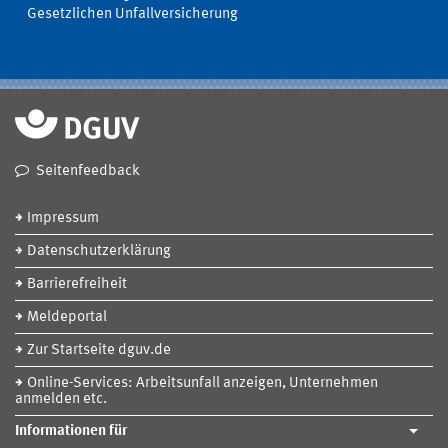
Gesetzlichen Unfallversicherung
Seitenfeedback
Impressum
Datenschutzerklärung
Barrierefreiheit
Meldeportal
Zur Startseite dguv.de
Online-Services: Arbeitsunfall anzeigen, Unternehmen
anmelden etc.
Informationen für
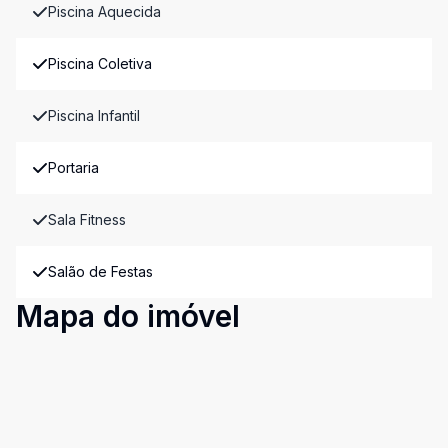
Piscina Aquecida
Piscina Coletiva
Piscina Infantil
Portaria
Sala Fitness
Salão de Festas
Mapa do imóvel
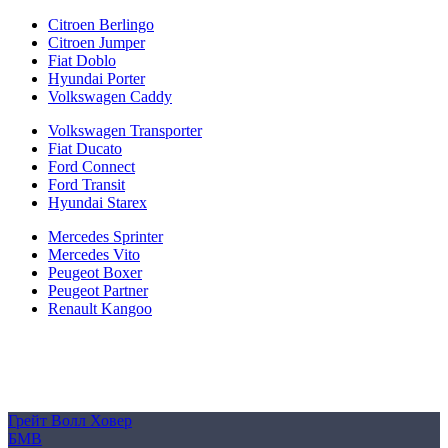
Citroen Berlingo
Citroen Jumper
Fiat Doblo
Hyundai Porter
Volkswagen Caddy
Volkswagen Transporter
Fiat Ducato
Ford Connect
Ford Transit
Hyundai Starex
Mercedes Sprinter
Mercedes Vito
Peugeot Boxer
Peugeot Partner
Renault Kangoo
Политика конфиденциальности
Согласие на обработку персональных данных
Cookie
Грейт Волл Ховер
БМВ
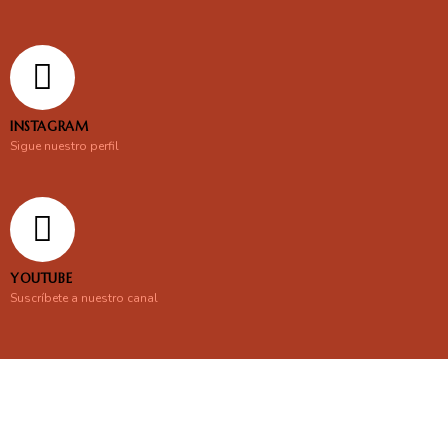
INSTAGRAM
Sigue nuestro perfil
YOUTUBE
Suscríbete a nuestro canal
En línea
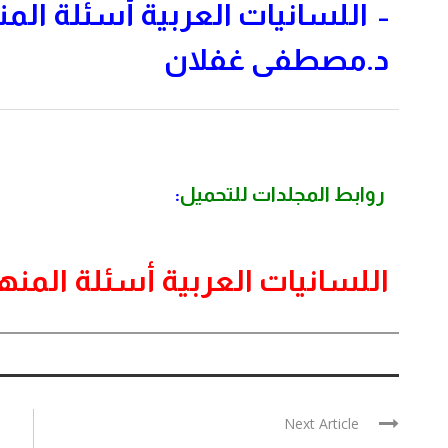
اللسانيات العربية أسئلة المن
–
د.مصطفى غفلان
روابط المجلدات للتحميل
:
اللسانيات العربية أسئلة المنه
Next Article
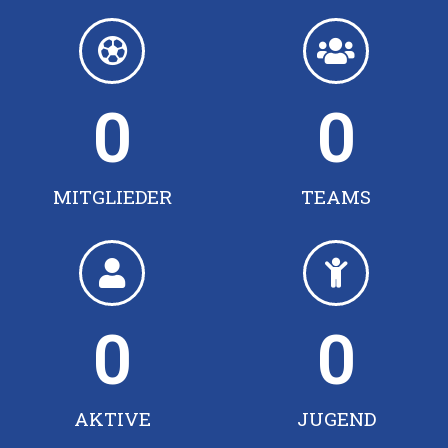
0
0
MITGLIEDER
TEAMS
0
0
AKTIVE
JUGEND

○ ○ ○ ○ ○ ○ ○

EXERCISE AIM
Pull each line containing the word "العربية" out of the data above.

ANSWER BOX
اللسانيات العربية أسئلة المن
اللسانيات العربية أسئلة المنه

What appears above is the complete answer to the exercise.